The optimum for a lot of plants is 25 degrees Celsius – regardless, the rate of photosynthesis forms a bell curve in response to increasing temperature:



The rate of photosynthesis is sluggish at lower temperatures, while at higher temperatures it drops sharply. What’s happening? It’s all in the enzymes. Enzymes are subject to the same laws of thermodynamics as everything else. Put simply, temperature influences the random movement and collisions between molecules; at low temperatures the movement decreases, so the activity of enzymes involved in photosynthesis, among others, also decreases.


Turn up the heat a few notches, and hey presto, photosynthesis speeds up! Turn it up beyond 30 degrees or so, and you kill the party. Just what’s happened now? It’s a very general property of most enzymes that at high temperatures they denature. Photosynthesis enzymes, such as RuBP, are no exception. Denatured enzymes have a misfolded 3D structure.

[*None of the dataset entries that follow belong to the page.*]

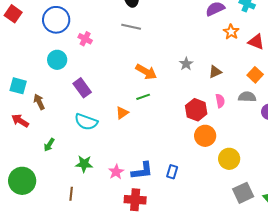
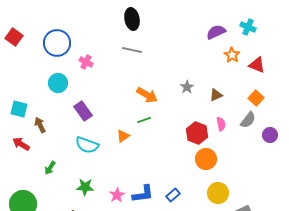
gray semicircle: (247, 97) -> (248, 120), turned 126
yellow circle: (229, 159) -> (218, 193), moved
blue rectangle: (172, 172) -> (173, 195), turned 32

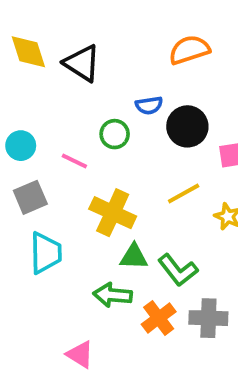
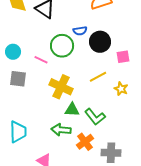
green circle: (115, 134) -> (62, 46), size x1.5
gray square: (30, 197) -> (18, 79), turned 30
cyan trapezoid: (46, 253) -> (18, 132), moved
gray cross: (208, 318) -> (111, 153), moved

In this state they cannot bind their substrates and carry out their catalytic activity. Hence, no photosynthesis!


2. CO2 concentration


Needless to repeat, carbon dioxide is one of the prerequisites for photosynthesis. After all, it supplies the carbon (C) atoms without which glucose and other organic molecules wouldn’t exist. This is how plants react to changing CO2 concentration:



As the CO2 concentration increases, so does the rate of photosynthesis, as the much-loved carbon dioxide is becoming more and more plentiful! So why does it have to end so tragically and abruptly? It seems as if the plant has enough CO2 but it’s just not good enough. Why?


Well, it’s simple: CO2 isn’t the only thing needed in photosynthesis. In other words, there are other limiting factors. Perhaps they are the same as the others listed here! When the plant has more CO2 than it can use it’s because it doesn’t have enough light, or heat, or has too much heat (denatured enzymes), or…


3. Light intensity


Temperature has degrees, CO2 concentration has pressure/volume, so what does light have? Would you believe it, there’s a special unit of measurement for light called the lux. Pretty awesome. Around 100,000 lux are available in an average day to a photosynthesising plant. Unsurprisingly, light is very much welcomed.



Just like CO2 concentration, increasing light intensity will only result in so much increased photosynthesis rate before another limiting factor comes in.


Plant growers must take into account all these different factors affecting photosynthesis and know which one becomes limiting when. The environment within a glasshouse, for example, must be optimised by adding extra CO2, increasing the temperature especially during winter, and maximising light exposure including adding artificial light.